Exercise aim: Print the lines in the listing below that fall between the line with "What do you" and the line with "Image resolution: width=1568", those two lines included, exactly as they stand and with nothing else.

Source data:
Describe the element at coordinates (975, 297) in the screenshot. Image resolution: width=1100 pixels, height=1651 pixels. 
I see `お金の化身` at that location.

--

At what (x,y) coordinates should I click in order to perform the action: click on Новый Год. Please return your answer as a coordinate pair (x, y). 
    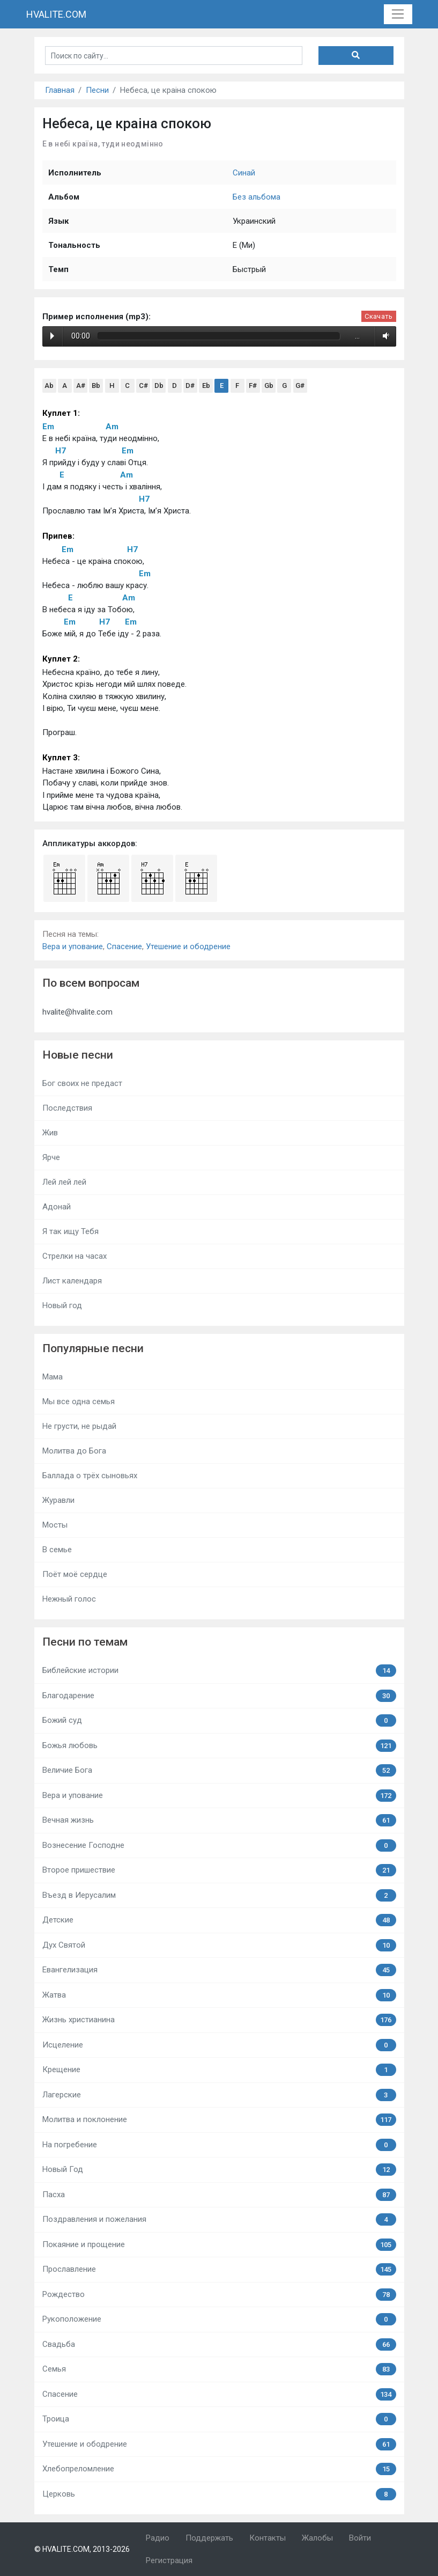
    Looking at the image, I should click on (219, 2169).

==

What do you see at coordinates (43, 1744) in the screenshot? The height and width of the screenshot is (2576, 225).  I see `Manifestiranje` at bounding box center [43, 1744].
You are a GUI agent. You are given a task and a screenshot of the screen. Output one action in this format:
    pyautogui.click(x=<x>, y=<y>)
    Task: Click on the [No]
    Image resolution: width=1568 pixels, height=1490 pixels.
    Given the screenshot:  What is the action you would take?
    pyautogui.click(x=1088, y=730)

Output for this task:
What do you see at coordinates (43, 1744) in the screenshot? The height and width of the screenshot is (2576, 225).  I see `Manifestiranje` at bounding box center [43, 1744].
You are a GUI agent. You are given a task and a screenshot of the screen. Output one action in this format:
    pyautogui.click(x=<x>, y=<y>)
    Task: Click on the [No]
    Image resolution: width=1568 pixels, height=1490 pixels.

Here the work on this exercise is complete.